Sesampainya di kantin, aku dan Seohyun duduk di kursi yang kosong dan memesan makanan.

“Oh ya, Seohyun… aku boleh tau, siapa namja berkacamata yang duduk disebelahku tadi?” tanyaku yang penasaran dengan namja tadi.

“Oh, itu Lee Donghae. Dia selalu menjadi bahan olokan teman-teman yang lainnya” jawab Seohyun.

“Hm? Kau juga mengoloknya?” tanyaku dengan nada jahil.

“Anio! Mana mungkin! Di dunia ini, aku hanya berani menjahili oppaku” jawabnya.

“hm? Oppamu? Kau sudah punya pacar?” tanyaku lagi.

“Ani! Maksudku… hm… bagaimana kalau aku bilang hyung?” ucapnya.

“Oh, kakak laki-lakimu… hehehe… mianhae, aku sudah lama tidak berada di Korea. Jadi aku lupa-lupa gitu” ucapku sambil terkekeh.

“Oh! Kau darimana?” tanya Seohyun.

“Aku dulu bersekolah di Inggris. Appa ku selalu pindah tempat kerja. Kadang ke Inggris, Amerika, Indonesia, Singapura, jadi aku harus ikut bersama appaku. Karena dialah satu-satunya orang tuaku” jawabku.

“Ibumu sudah tidak ada?” tanya Seohyun pelan. Aku tau maksudnya, dia tidak mau menyinggung perasaanku. Aku hanya mengangguk sambil tersenyum.

“Mianhae Yuri-ssi” ucapnya sambil menunduk. “Sudahlah tidak apa, oh iya, kalau boleh tau, siapa nama oppamu?” ucapku.

“Hm? Cho Kyuhyun… itu dia” jawab Seohyun sambil menujuk seorang namja yang sedang dikerubungi yeoja-yeoja yang menutuku LEBAY.

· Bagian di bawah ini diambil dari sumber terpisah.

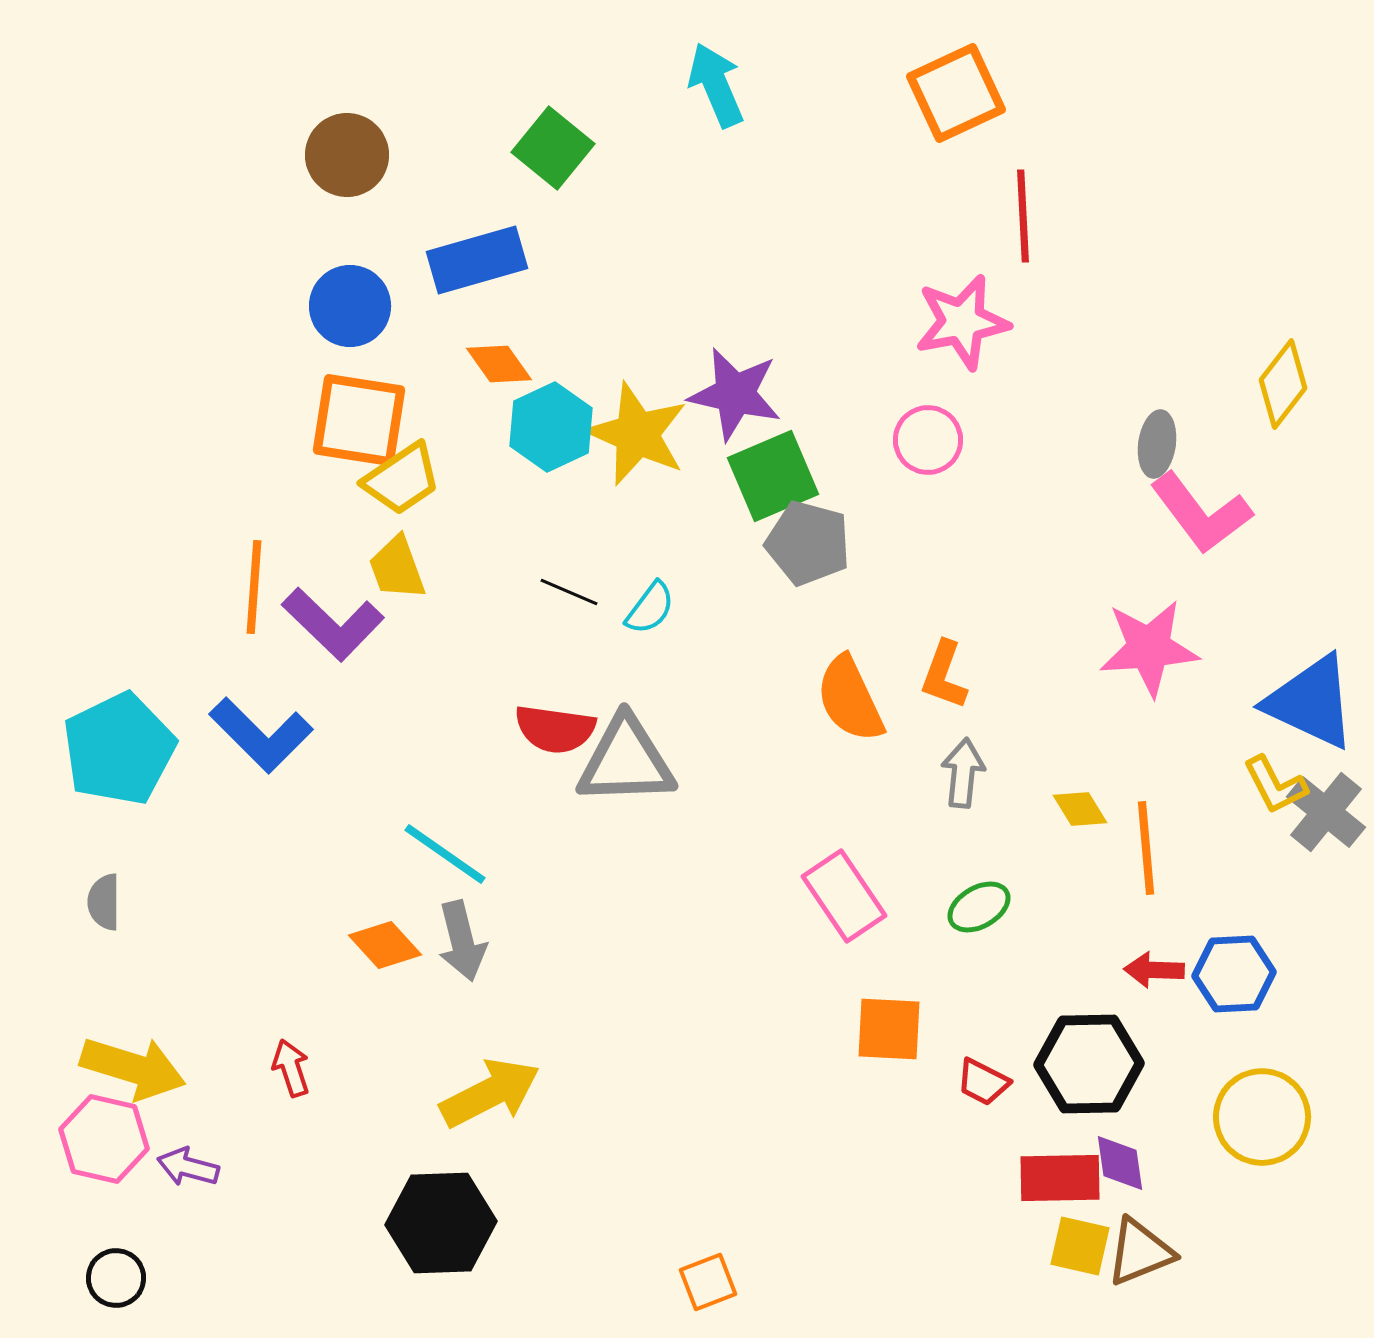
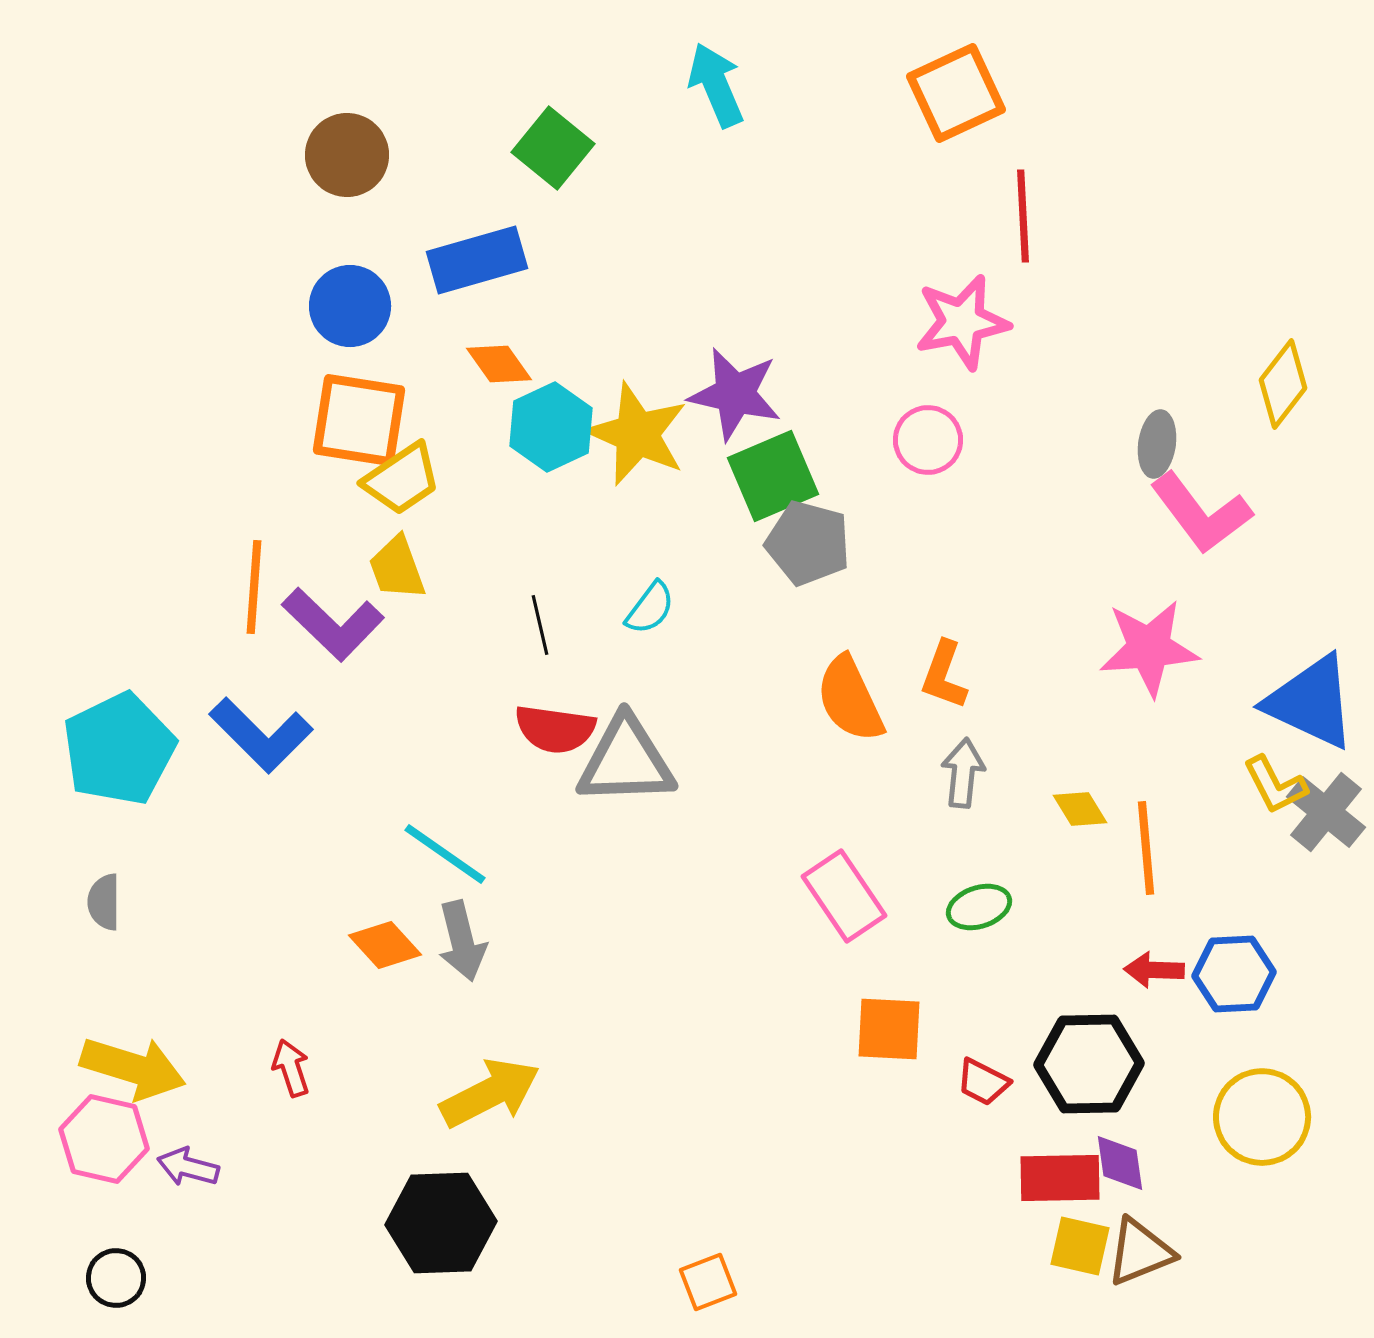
black line at (569, 592): moved 29 px left, 33 px down; rotated 54 degrees clockwise
green ellipse at (979, 907): rotated 12 degrees clockwise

“Oh.. namja itu, yang duduk dibelakangku” kataku.

“Kau tidak menyukainya?” tanya Seohyun.

“Hm? Menyukainya? Aku belum kenal dia” jawabku dengan nada bingung.

“I mean.. bukankah dia tampan? Semua yeoja yang melihatnya pasti akan tertarik” ucap Seohyun.

“Tidak, aku lebih tertarik dengan Lee Donghae” ucapku santai.

“Hahaha… kau menyukai namja itu? Lee Donghae?” tawa Seohyun. Kenapa dia tertawa? Ada hal lucu?

“Ya! Kenapa kau tertawa?” tanyaku.

“Ani, hanya saja… baru pertama kali aku mendengar yeoja cantik dan murid baru berkata bahwa dia menyukai Lee Donghae” jawabnya.

“Oh.. hehehe… aku hanya tertarik, bukan menyukainya” ucapku.

“Annyeong, Seohyunie… Yuri-ssi” teriak seseorang yeoja dan seorang namja sambil mengejutkan Seohyun.

“Annyeong Yoona, Taemin… mau bergabung?” sapa Seohyun balik sedangkan aku hanya tersenyum melihat ke arah mereka.

“Hm… aku dan Taemin sudah selesai makan, jadi kami mau ke Perpus. Mianhae… bye Seohyunie” yeoja cantik itu berjalan bersama namja itu entah ke arah mana. Ku rasa mereka ke arah perpustakaan karena yeoja itu bilang ingin ke perpustakaan.

“Mereka tadi siapa?” tanyaku.

“Yeoja itu Im Yoona dan namja itu Lee Taemin” jawab Seohyun.

“Mereka pacaran?” tanyaku lagi.

“yah, seperti yang kau lihat!” jawab Seohyun.

“Pasangan yang serasi” ujarku.

Tak lama, makanan kami di antar ke meja kami dan kami melahapnya. Saat aku meminum minumanku,  seseorang duduk disebelahku. Aku melihat ke arahnya.

“Hai, Cho Kyuhyun imnida” ucapnya sambil tersenyum dan melambaikan tangannya ke arahku.

“Hai, Kwon Yuri imnida” sapaku balik sambil tersenyum.

“Oh ya, Seohyun… nanti aku pulang agak lama, ada urusan OSIS, jadi kau terpaksa menunggu… nggak apa-apa, kan?” tanya Kyuhyun pada Seohyun.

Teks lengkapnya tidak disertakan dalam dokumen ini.